PyCon 2016 in Portland, Or
hills next to breadcrumb illustration

Monday 4:30 p.m.–5 p.m.

To mock, or not to mock, that is the question

Ana Balica

Audience level:
Intermediate
Category:
Testing

Description

Mocking is a very powerful testing concept that has some dangerous pitfalls. There are obvious use cases where mocks are an absolute requirement to be able to test a part of the app. Nevertheless sometimes apparently useful mocks can yield erroneous test results. This talk goes into deeper detail on the trade-off of using mocks in testing.

Abstract

Quality of unit tests is as important as the presence of tests themselves.
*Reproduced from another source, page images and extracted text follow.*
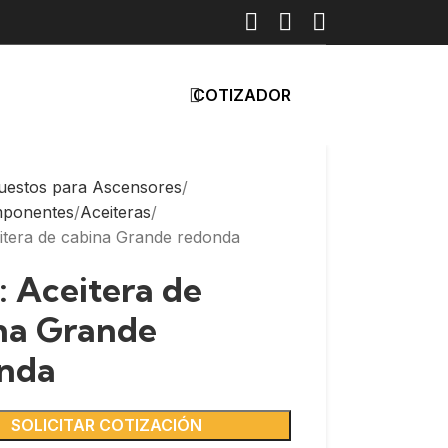
COTIZADOR
uestos para Ascensores
mponentes
Aceiteras
itera de cabina Grande redonda
: Aceitera de
na Grande
nda
SOLICITAR COTIZACIÓN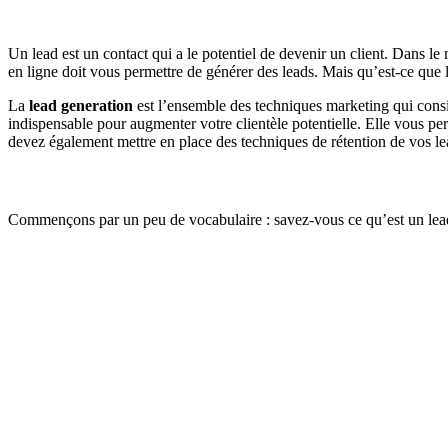
Un lead est un contact qui a le potentiel de devenir un client. Dans le
en ligne doit vous permettre de générer des leads. Mais qu’est-ce que 
La
lead generation
est l’ensemble des techniques marketing qui consis
indispensable pour augmenter votre clientèle potentielle. Elle vous pe
devez également mettre en place des techniques de rétention de vos lead
Commençons par un peu de vocabulaire : savez-vous ce qu’est un lead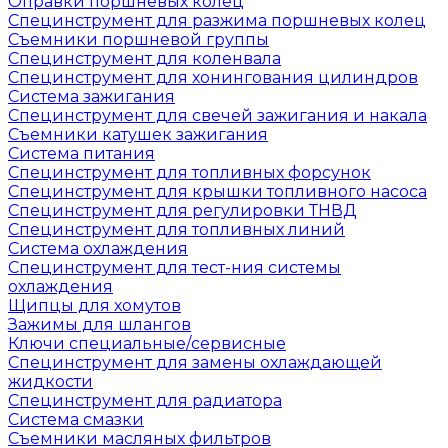
Оправки поршневых колец
Специнструмент для разжима поршневых колец
Съемники поршневой группы
Специнструмент для коленвала
Специнструмент для хонингования цилиндров
Система зажигания
Специнструмент для свечей зажигания и накала
Съемники катушек зажигания
Система питания
Специнструмент для топливных форсунок
Специнструмент для крышки топливного насоса
Специнструмент для регулировки ТНВД
Специнструмент для топливных линий
Система охлаждения
Специнструмент для тест-ния системы
охлаждения
Щипцы для хомутов
Зажимы для шлангов
Ключи специальные/сервисные
Специнструмент для замены охлаждающей
жидкости
Специнструмент для радиатора
Система смазки
Съемники масляных фильтров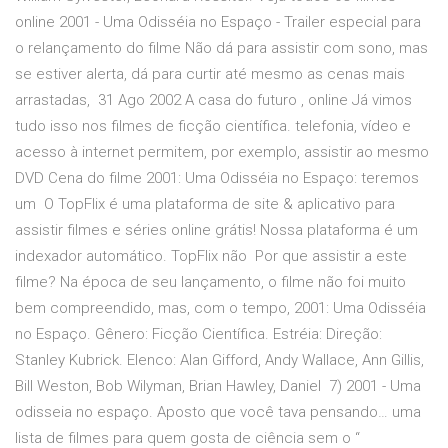
online 2001 - Uma Odisséia no Espaço - Trailer especial para
o relançamento do filme Não dá para assistir com sono, mas
se estiver alerta, dá para curtir até mesmo as cenas mais
arrastadas, 31 Ago 2002 A casa do futuro , online Já vimos
tudo isso nos filmes de ficção científica. telefonia, vídeo e
acesso à internet permitem, por exemplo, assistir ao mesmo
DVD Cena do filme 2001: Uma Odisséia no Espaço: teremos
um O TopFlix é uma plataforma de site & aplicativo para
assistir filmes e séries online grátis! Nossa plataforma é um
indexador automático. TopFlix não Por que assistir a este
filme? Na época de seu lançamento, o filme não foi muito
bem compreendido, mas, com o tempo, 2001: Uma Odisséia
no Espaço. Gênero: Ficção Científica. Estréia: Direção:
Stanley Kubrick. Elenco: Alan Gifford, Andy Wallace, Ann Gillis,
Bill Weston, Bob Wilyman, Brian Hawley, Daniel 7) 2001 - Uma
odisseia no espaço. Aposto que você tava pensando… uma
lista de filmes para quem gosta de ciência sem o “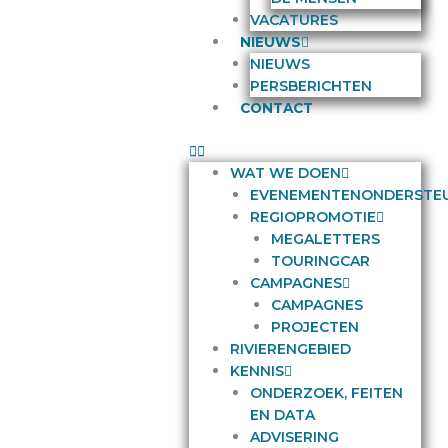
VACATURES
NIEUWS
NIEUWS
PERSBERICHTEN
CONTACT
WAT WE DOEN
EVENEMENTENONDERSTE
REGIOPROMOTIE
MEGALETTERS
TOURINGCAR
CAMPAGNES
CAMPAGNES
PROJECTEN
RIVIERENGEBIED
KENNIS
ONDERZOEK, FEITEN
EN DATA
ADVISERING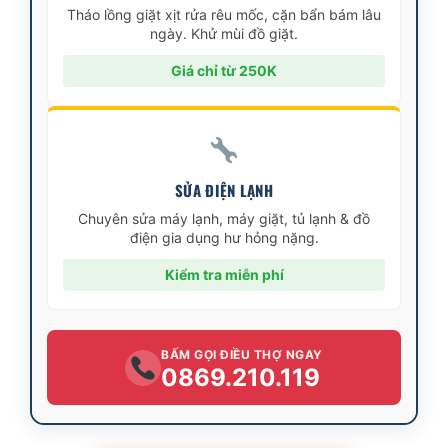
Tháo lồng giặt xịt rửa rêu mốc, cặn bẩn bám lâu
ngày. Khử mùi đồ giặt.
Giá chỉ từ 250K
SỬA ĐIỆN LẠNH
Chuyên sửa máy lạnh, máy giặt, tủ lạnh & đồ
điện gia dụng hư hỏng nặng.
Kiểm tra miễn phí
BẤM GỌI ĐIỀU THỢ NGAY
0869.210.119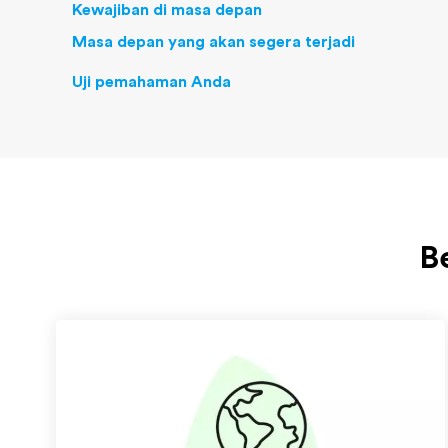
Kewajiban di masa depan
Masa depan yang akan segera terjadi
Uji pemahaman Anda
B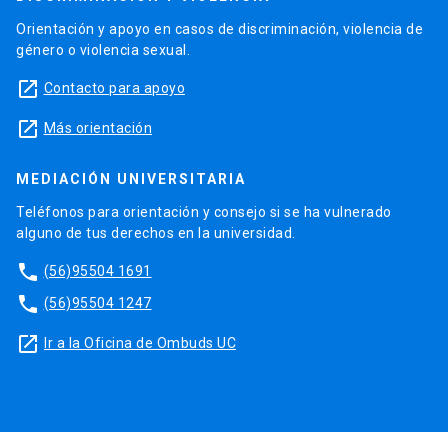
Orientación y apoyo en casos de discriminación, violencia de
género o violencia sexual.
launch
Contacto para apoyo
launch
Más orientación
MEDIACIÓN UNIVERSITARIA
Teléfonos para orientación y consejo si se ha vulnerado
alguno de tus derechos en la universidad.
phone
(56)95504 1691
phone
(56)95504 1247
launch
Ir a la Oficina de Ombuds UC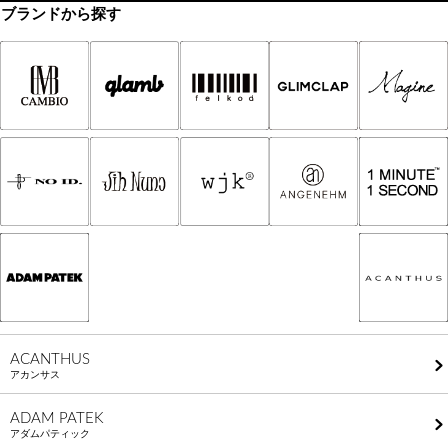
ブランドから探す
ACANTHUS
アカンサス
ADAM PATEK
アダムパティック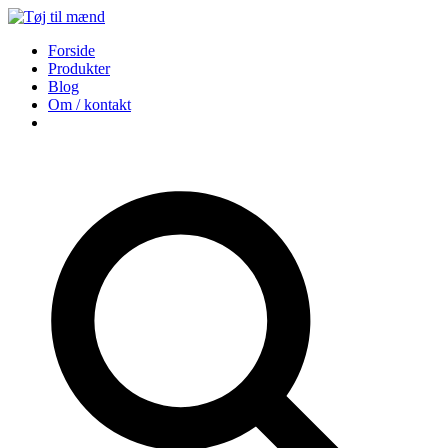
Forside
Produkter
Blog
Om / kontakt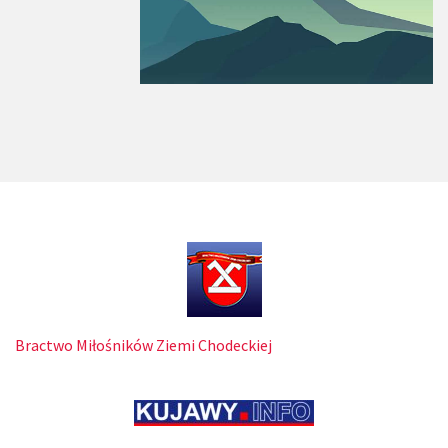
Bractwo Miłośników Ziemi Chodeckiej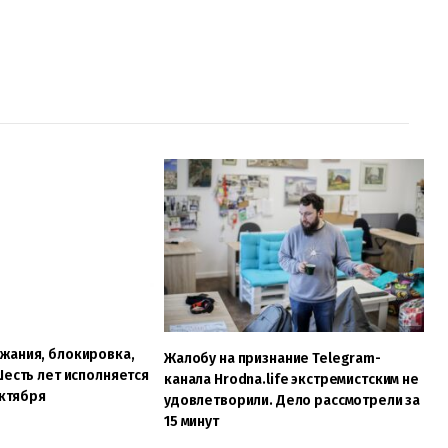
жания, блокировка,
Жалобу на признание Telegram-
Шесть лет исполняется
канала Hrodna.life экстремистским не
октября
удовлетворили. Дело рассмотрели за
15 минут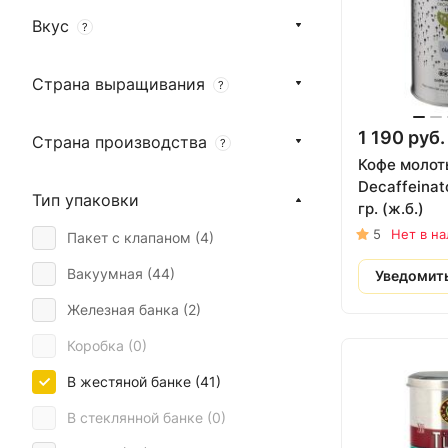
Вкус
?
Страна выращивания
?
1 190 руб.
Страна производства
?
Кофе молот
Decaffeinat
Тип упаковки
гр. (ж.б.)
5
Нет в н
Пакет с клапаном (
4
)
Вакуумная (
44
)
Уведомит
Железная банка (
2
)
Коробка (
0
)
В жестяной банке (
41
)
В стеклянной банке (
0
)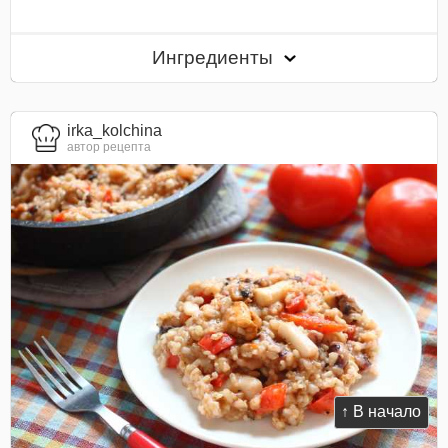
Ингредиенты
irka_kolchina
автор рецепта
↑ В начало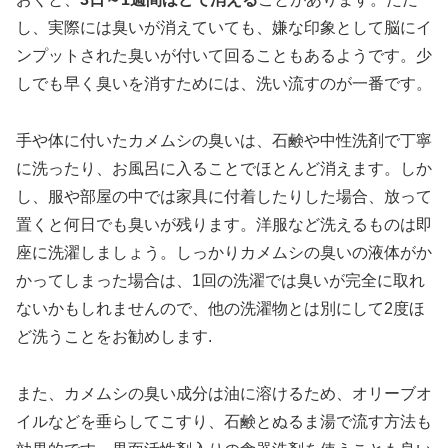
し、実際には臭いが消えていても、嫌な印象として脳にイ
ンプットされた臭いが付いて回ることもあるようです。少
しでも早く臭いを消すためには、洗い流すのが一番です。
手や体に付いたカメムシの臭いは、石鹸や中性洗剤で丁寧
に洗ったり、お風呂に入ることでほとんど消えます。しか
し、服や部屋の中では家具に付着したりした場合、放って
置くと何日でも臭いが残ります。洋服など洗えるものは即
座に洗濯しましょう。しっかりカメムシの臭いの液体がか
かってしまった場合は、1回の洗濯では臭いが完全に取れ
ないかもしれませんので、他の洗濯物とは別にして2度ほ
ど洗うことをお勧めします.
また、カメムシの臭い成分は油に溶けるため、オリーブオ
イルなどを垂らしてこすり、石鹸とぬるま湯で流す方法も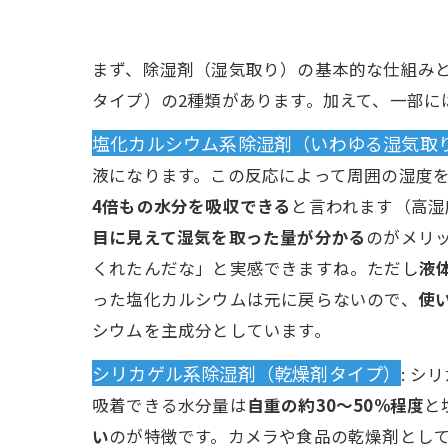
まず、除湿剤（湿気取り）の基本的な仕組み
タイプ）の2種類があります。加えて、一部に
塩化カルシウム系除湿剤（いわゆる湿気取
液になります。この反応によって周囲の湿度
4倍もの水分を吸収できる
と言われます（高湿
目に見えて湿気を取った量が分かる
のがメリ
くれたんだな」と実感できますね。ただし
液
った塩化カルシウムは元に戻らないので、
使
シウムを主成分としています。
シリカゲル系除湿剤（乾燥剤タイプ）
: 
吸着できる水分量は
自重の約30～50%程度
と
い
のが特徴です。カメラや食品の乾燥剤とし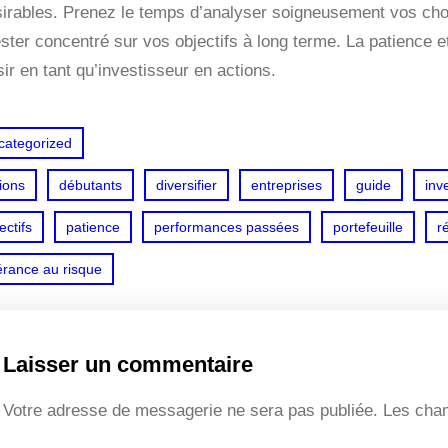
sirables. Prenez le temps d’analyser soigneusement vos choix 
ester concentré sur vos objectifs à long terme. La patience e
ir en tant qu’investisseur en actions.
categorized
ions
débutants
diversifier
entreprises
guide
inve
ectifs
patience
performances passées
portefeuille
r
érance au risque
Laisser un commentaire
Votre adresse de messagerie ne sera pas publiée.
Les cham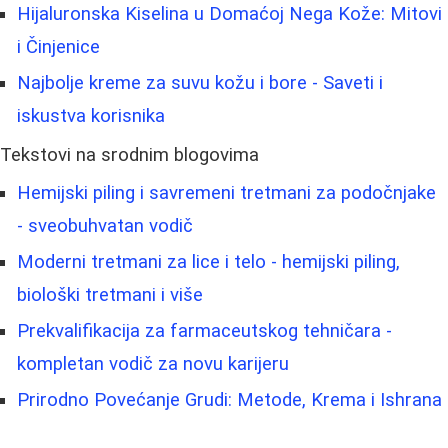
Hijaluronska Kiselina u Domaćoj Nega Kože: Mitovi
i Činjenice
Najbolje kreme za suvu kožu i bore - Saveti i
iskustva korisnika
Tekstovi na srodnim blogovima
Hemijski piling i savremeni tretmani za podočnjake
- sveobuhvatan vodič
Moderni tretmani za lice i telo - hemijski piling,
biološki tretmani i više
Prekvalifikacija za farmaceutskog tehničara -
kompletan vodič za novu karijeru
Prirodno Povećanje Grudi: Metode, Krema i Ishrana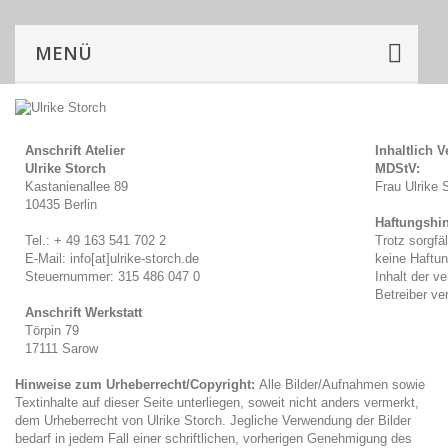
MENÜ
Anschrift Atelier
Inhaltlich 
Ulrike Storch
MDStV:
Kastanienallee 89
Frau Ulrike 
10435 Berlin
Haftungshi
Tel.: + 49 163 541 702 2
Trotz sorgfäl
E-Mail: info[at]ulrike-storch.de
keine Haftun
Steuernummer: 315 486 047 0
Inhalt der v
Betreiber ver
Anschrift Werkstatt
Törpin 79
17111 Sarow
Hinweise zum Urheberrecht/Copyright:
Alle Bilder/Aufnahmen sowie
Textinhalte auf dieser Seite unterliegen, soweit nicht anders vermerkt,
dem Urheberrecht von Ulrike Storch. Jegliche Verwendung der Bilder
bedarf in jedem Fall einer schriftlichen, vorherigen Genehmigung des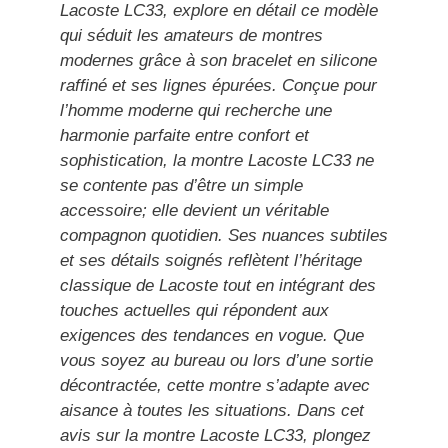
Lacoste LC33, explore en détail ce modèle
qui séduit les amateurs de montres
modernes grâce à son bracelet en silicone
raffiné et ses lignes épurées. Conçue pour
l’homme moderne qui recherche une
harmonie parfaite entre confort et
sophistication, la montre Lacoste LC33 ne
se contente pas d’être un simple
accessoire; elle devient un véritable
compagnon quotidien. Ses nuances subtiles
et ses détails soignés reflètent l’héritage
classique de Lacoste tout en intégrant des
touches actuelles qui répondent aux
exigences des tendances en vogue. Que
vous soyez au bureau ou lors d’une sortie
décontractée, cette montre s’adapte avec
aisance à toutes les situations. Dans cet
avis sur la montre Lacoste LC33, plongez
If you do write unit tests for your projects, then you probably came across the necessity to mock or stub some of the "units" of the system. Roughly there are 2 extreme schools of thought on this matter: "never mock" and "mock all the things". The goal of this talk is to find the middle ground between these two and present the strengths and weaknesses of each. We will examine common cases of "good mocks" and how these help tests to pass and stay logically correct. Conversely [mock](https://mock.readthedocs.org/en/latest/) library in Python 2 or, for the lucky one who switched to Python 3, [unittest.mock](https://docs.python.org/3/library/unittest.mock.html) module included in STL, can induce major flaws into the testbase. Tests should be simple and error-proof, otherwise the whole point of tests is lost, right? With mocks it becomes even easier to let those logic pitfalls creep in and ruin some assertions. Additionally we will look into some examples of testing slightly more complex systems like a Django app, where there's always need to alleviate between functional and unit tests, and how mocks can save or ruin the day.